PREPARANDO O CAMINHO PARA JESUS PASSAR
“O
Tempo de Preparo”
O Vídeo de Deigma Marques do link ao lado reflete bem o teor desta mensagem, por isso, sugiro que ouça esta canção e reflita nela. "Que Ele Cresça".
TEXTO: Lucas 3.1-18
1Fazia quinze anos que Tibério era o Imperador romano.

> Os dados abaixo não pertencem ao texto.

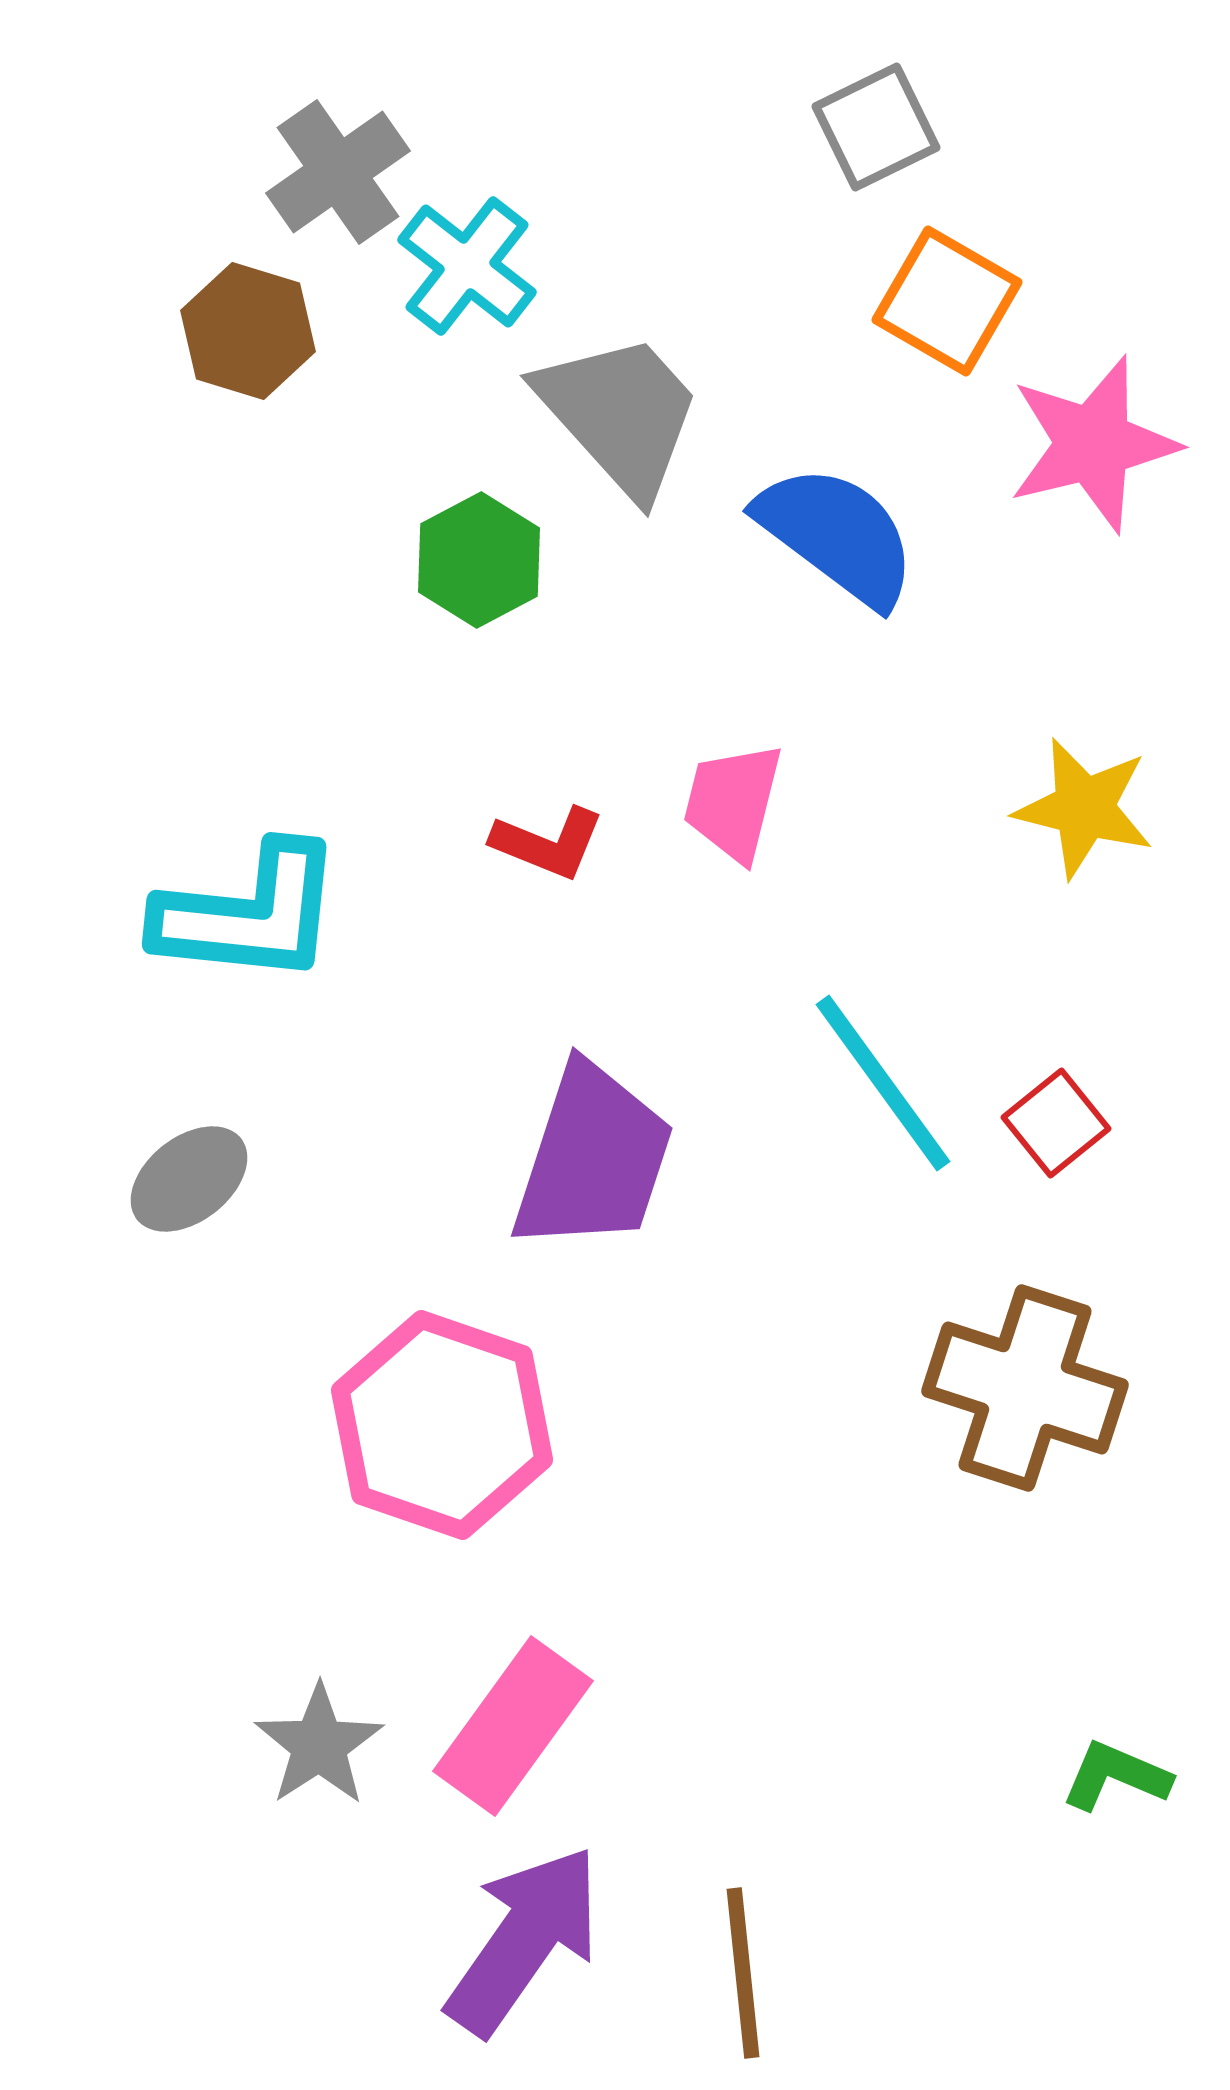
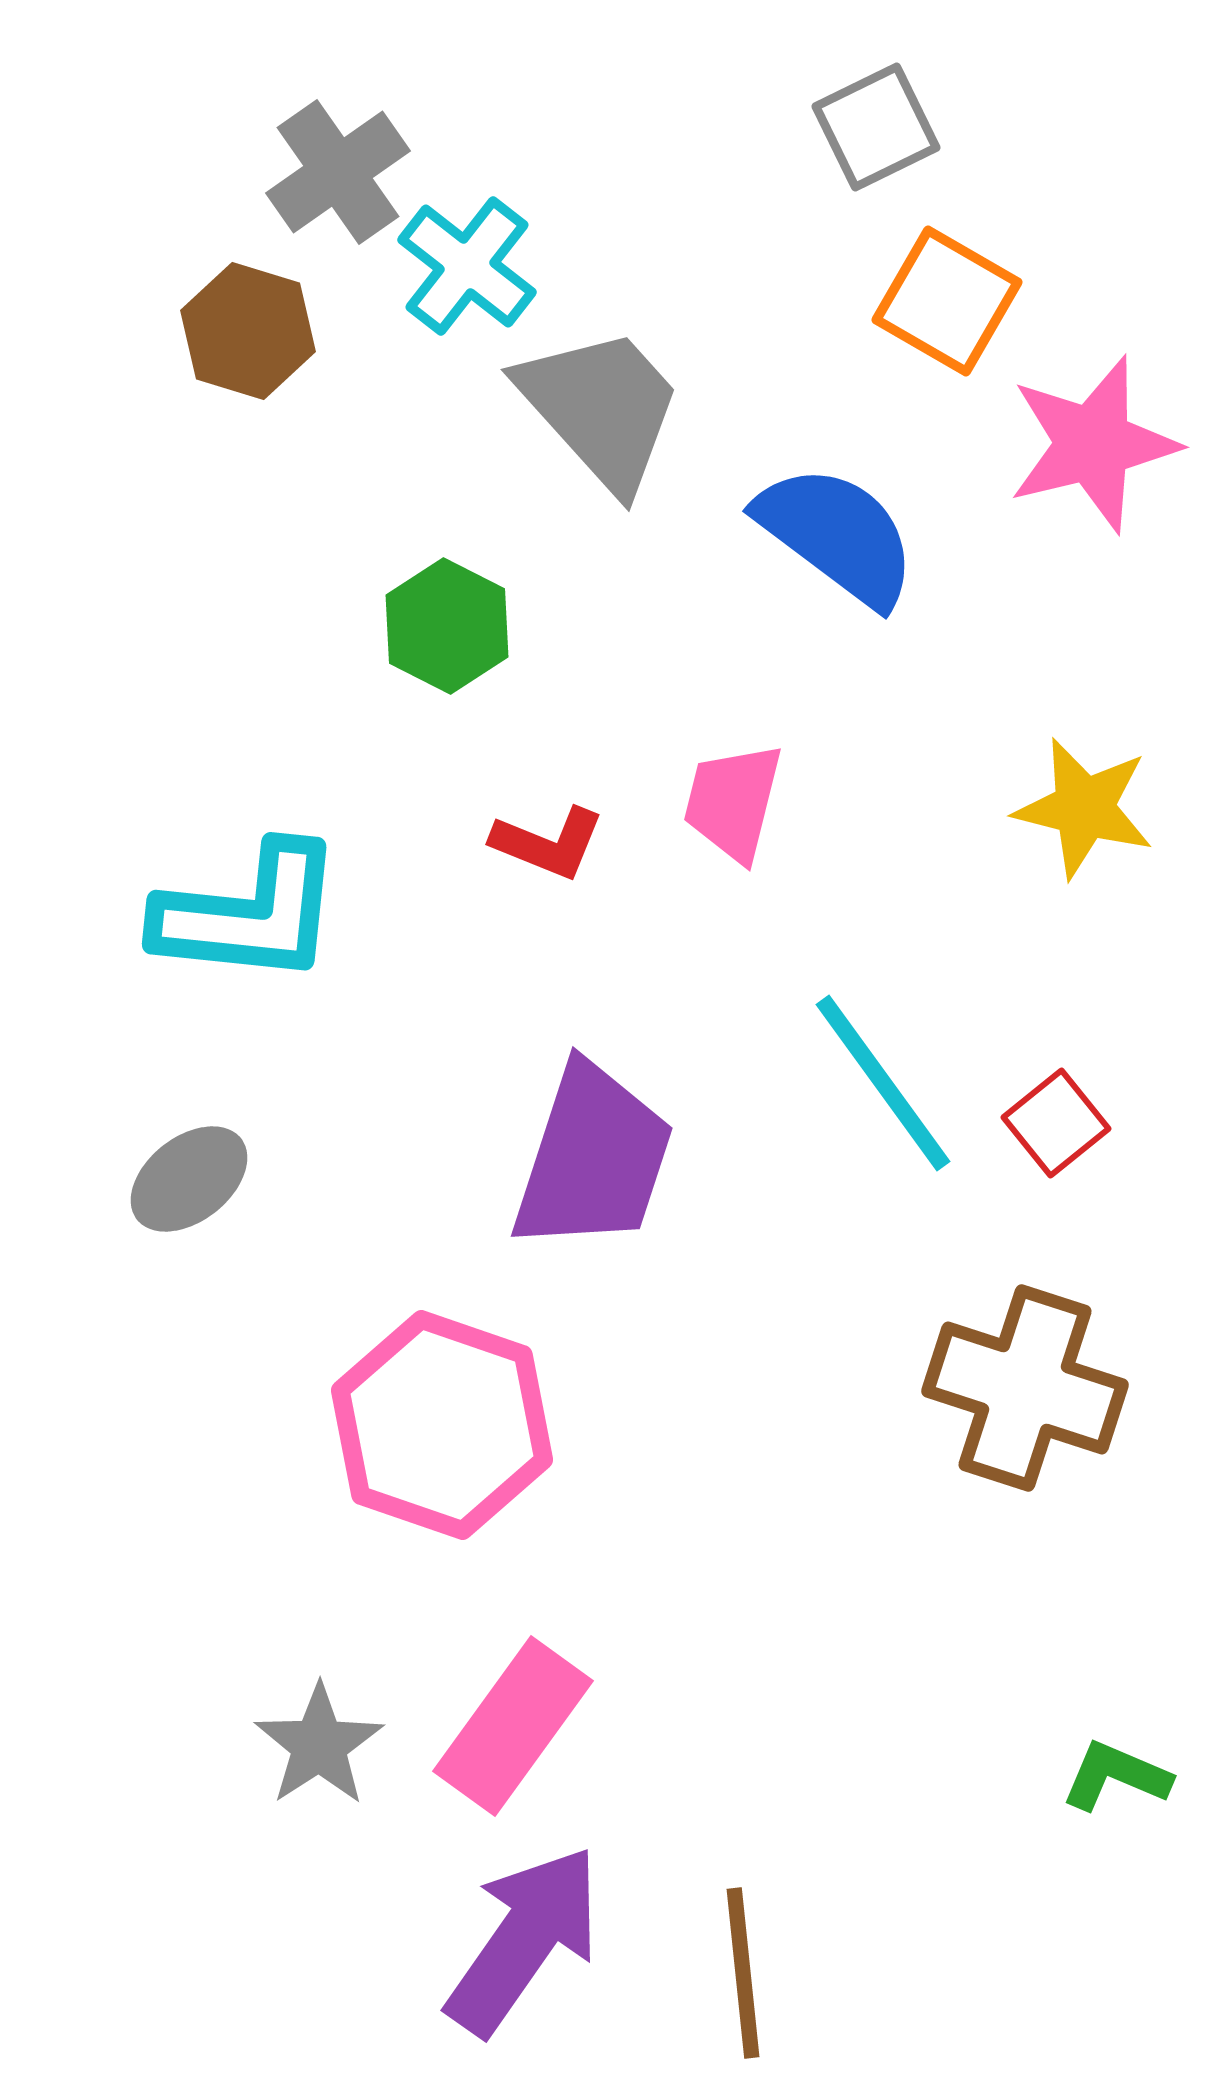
gray trapezoid: moved 19 px left, 6 px up
green hexagon: moved 32 px left, 66 px down; rotated 5 degrees counterclockwise
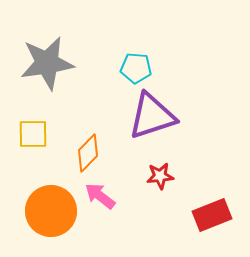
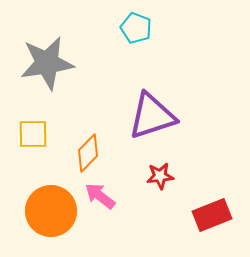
cyan pentagon: moved 40 px up; rotated 16 degrees clockwise
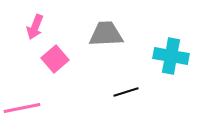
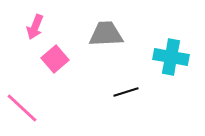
cyan cross: moved 1 px down
pink line: rotated 54 degrees clockwise
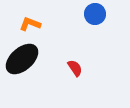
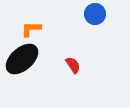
orange L-shape: moved 1 px right, 5 px down; rotated 20 degrees counterclockwise
red semicircle: moved 2 px left, 3 px up
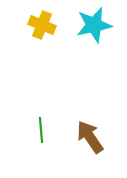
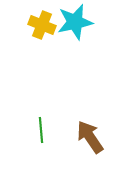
cyan star: moved 19 px left, 3 px up
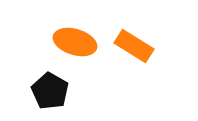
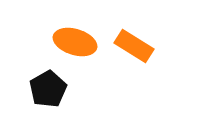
black pentagon: moved 2 px left, 2 px up; rotated 12 degrees clockwise
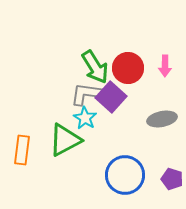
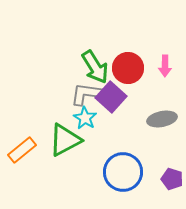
orange rectangle: rotated 44 degrees clockwise
blue circle: moved 2 px left, 3 px up
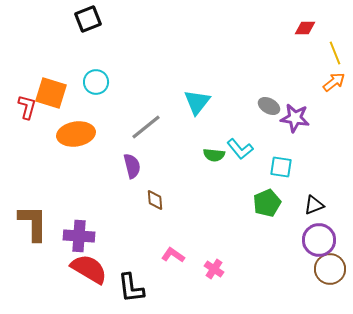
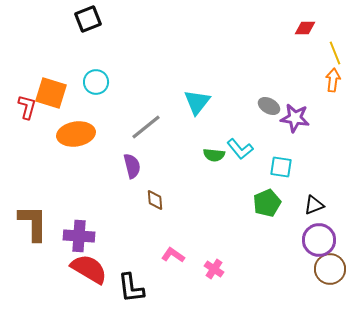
orange arrow: moved 1 px left, 2 px up; rotated 45 degrees counterclockwise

Nesse tempo Pôncio Pilatos era o governador da Judeia, Herodes governava a
Galileia, o seu irmão Filipe governava a região da Itureia e Traconites, e
Lisânias era o governador de Abilene. 2E Anás e Caifás eram os Grandes
Sacerdotes. Foi nesse tempo que a mensagem de Deus foi dada, no deserto, a
João, filho de Zacarias. 3E João atravessou toda a região do rio Jordão,
anunciando esta mensagem:
— Arrependam-se dos seus pecados e sejam batizados, que
Deus perdoará vocês.
4Isso aconteceu como o profeta Isaías tinha escrito no seu
livro:
“Alguém está gritando no deserto:
Preparem o caminho para o Senhor passar!
Abram estradas retas para ele!
5Todos os vales serão aterrados,
e todos os morros e montes
serão aplanados.
Os caminhos tortos serão endireitados,
e as estradas esburacadas
serão consertadas.
6E todos verão a salvação que Deus dá.”
7As multidões iam se encontrar com João para serem
batizadas por ele. Ele dizia a todos:
— Ninhada de cobras venenosas! Quem disse que vocês
escaparão do terrível castigo que Deus vai mandar? 8Façam coisas que mostrem
que vocês se arrependeram dos seus pecados. E não digam uns aos outros: “Nós
somos descendentes de Abraão.” Pois eu afirmo a vocês que até destas pedras
Deus pode fazer descendentes de Abraão! 9O machado já está pronto para cortar
as árvores pela raiz. Toda árvore que não dá frutas boas será cortada e jogada
no fogo.
10Então o povo perguntava:
— O que devemos fazer?
11Ele respondia:
— Quem tiver duas túnicas dê uma a quem não tem nenhuma, e
quem tiver comida reparta com quem não tem.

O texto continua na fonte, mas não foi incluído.